CONCORD, Calif. (BCN) — The Concord City Council on Tuesday unanimously voted to adopt a residential tenant anti-harassment protection ordinance.
“The policy is simple: be kind to one another, respect one another, and be fair,” Councilmember Tim McGallian said.
The ordinance prohibits landlords from harassing tenants. It requires landlords to notify tenants about unit renovations, prohibits renovating for the purpose of getting the tenant to vacate, and prohibits landlords from forcing an existing tenant to agree to a new term of tenancy unless the changes are allowed by state law (or at the end of a tenant’s existing lease).
It spells out rules about landlord retaliation, landlords entering units, removing services and misrepresenting conditions to force a tenant to move, giving tenants the right to receive rental receipts and pay through various means.
The ordinance also covers what defines a lawful eviction and would require violators to pay fines.
“I heard too many stories of landlords being bad actors, and too many stories of landlords violating the rights that tenants do have,” said Mayor Dominic Aliano. “And yes, I do understand that there are good landlords out there, but we have to discuss implementing something like this to protect our community from certain landlords acting in bad faith.
“If you’re a good landlord and you do things the right way, I believe then you are not going to truly be affected by this,” Aliano said.
The city has been working on the ordinance since June 2021, getting input from the public and the city’s housing and economic development committee.

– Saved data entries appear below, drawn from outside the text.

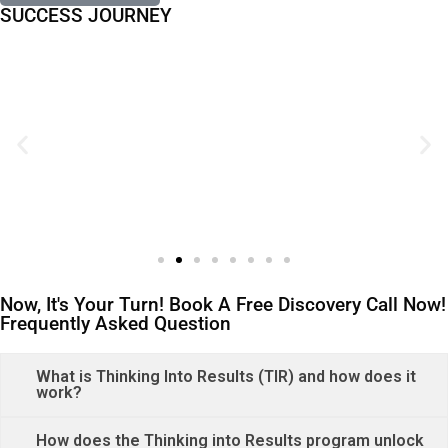
SUCCESS JOURNEY
Now, It's Your Turn! Book A Free Discovery Call Now!
Frequently Asked Question
What is Thinking Into Results (TIR) and how does it
work?
How does the Thinking into Results program unlock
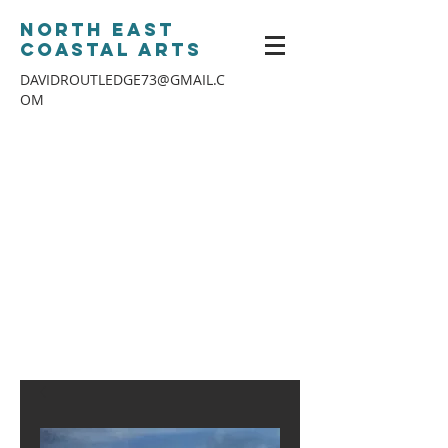
North East
Coastal Arts
DAVIDROUTLEDGE73@GMAIL.C
OM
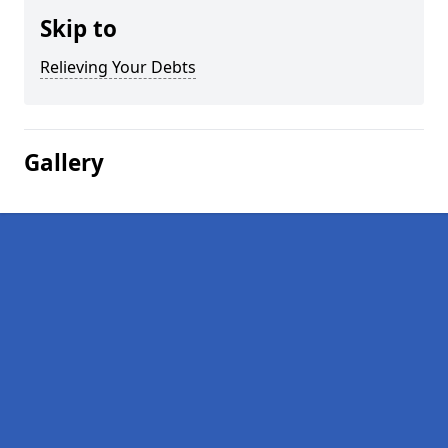
Skip to
Relieving Your Debts
Gallery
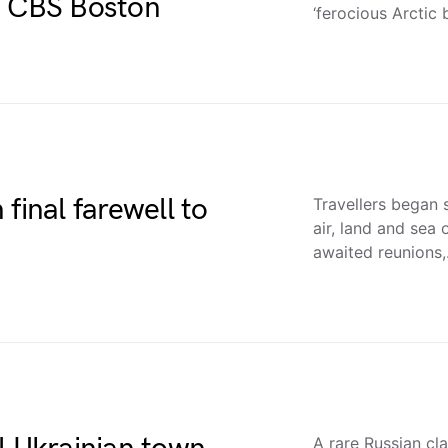
– CBS Boston
‘ferocious Arctic 
final farewell to
Travellers began 
air, land and sea
awaited reunions
A rare Russian cla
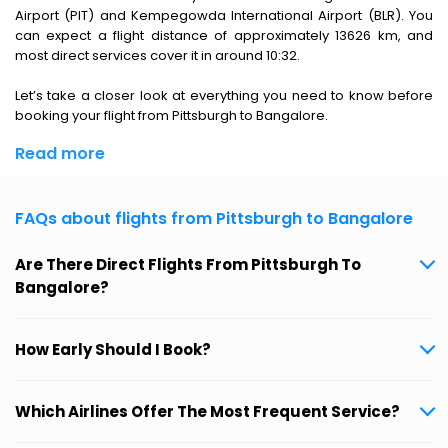
Airport (PIT) and Kempegowda International Airport (BLR). You
can expect a flight distance of approximately 13626 km, and
most direct services cover it in around 10:32.
Let’s take a closer look at everything you need to know before
booking your flight from Pittsburgh to Bangalore.
Read more
FAQs about flights from Pittsburgh to Bangalore
Are There Direct Flights From Pittsburgh To
Bangalore?
How Early Should I Book?
Which Airlines Offer The Most Frequent Service?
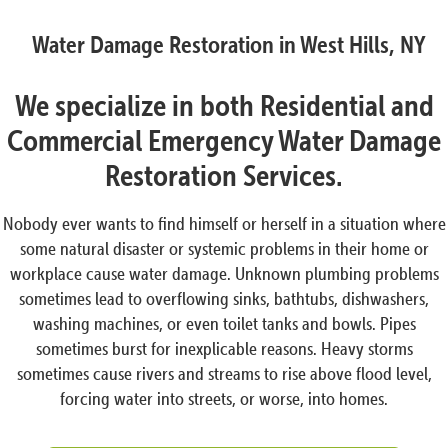
Water Damage Restoration in West Hills, NY
We specialize in both Residential and
Commercial Emergency Water Damage
Restoration Services.
Nobody ever wants to find himself or herself in a situation where
some natural disaster or systemic problems in their home or
workplace cause water damage. Unknown plumbing problems
sometimes lead to overflowing sinks, bathtubs, dishwashers,
washing machines, or even toilet tanks and bowls. Pipes
sometimes burst for inexplicable reasons. Heavy storms
sometimes cause rivers and streams to rise above flood level,
forcing water into streets, or worse, into homes.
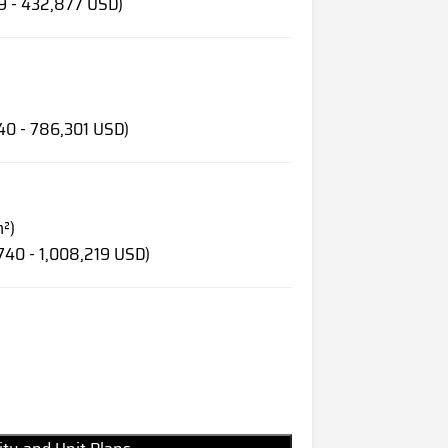
19 - 432,877 USD)
40 - 786,301 USD)
m²)
740 - 1,008,219 USD)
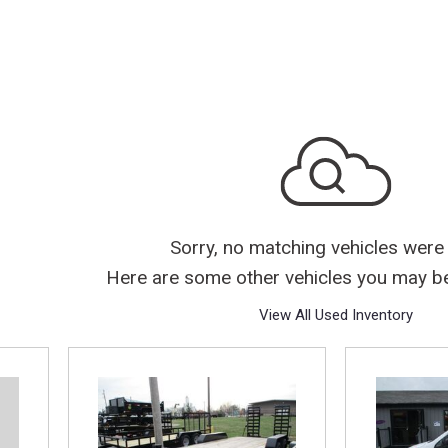
Sorry, no matching vehicles were
Here are some other vehicles you may be 
View All Used Inventory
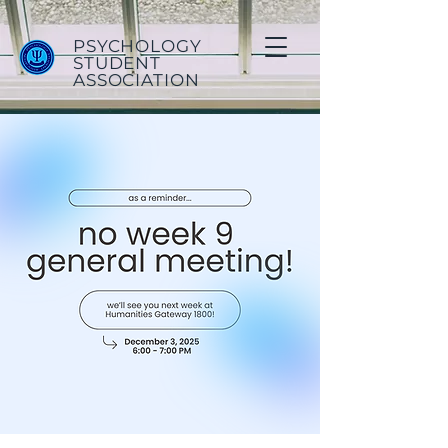
PSYCHOLOGY
STUDENT
ASSOCIATION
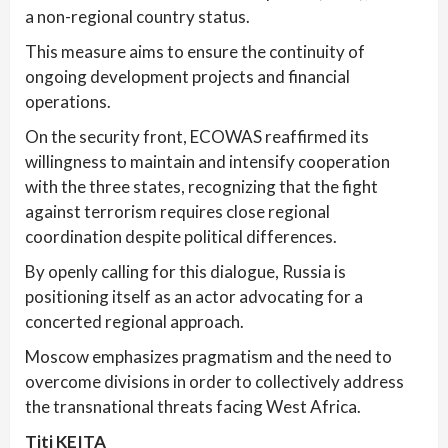
a non-regional country status.
This measure aims to ensure the continuity of
ongoing development projects and financial
operations.
On the security front, ECOWAS reaffirmed its
willingness to maintain and intensify cooperation
with the three states, recognizing that the fight
against terrorism requires close regional
coordination despite political differences.
By openly calling for this dialogue, Russia is
positioning itself as an actor advocating for a
concerted regional approach.
Moscow emphasizes pragmatism and the need to
overcome divisions in order to collectively address
the transnational threats facing West Africa.
Titi KEITA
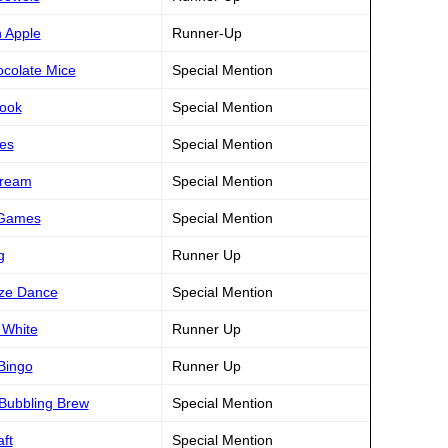
n Apple
Runner-Up
ocolate Mice
Special Mention
book
Special Mention
les
Special Mention
Dream
Special Mention
s Games
Special Mention
g
Runner Up
eze Dance
Special Mention
 White
Runner Up
 Bingo
Runner Up
 Bubbling Brew
Special Mention
ft
Special Mention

Tenant rights groups applauded the decision.
Concord-based Monument Impact released a statement Wednesday saying Concord will join major California cities including Long Beach, Oakland, Los Angeles, Berkeley and Richmond “to meaningfully address landlord harassment and ensure fairness for tenants.”
“With passage of this ordinance, Concord is one step closer to being a place where immigrants, refugees and low-income neighbors can live in safe, stable homes,” said Debra Ballinger, executive director of Monument Impact.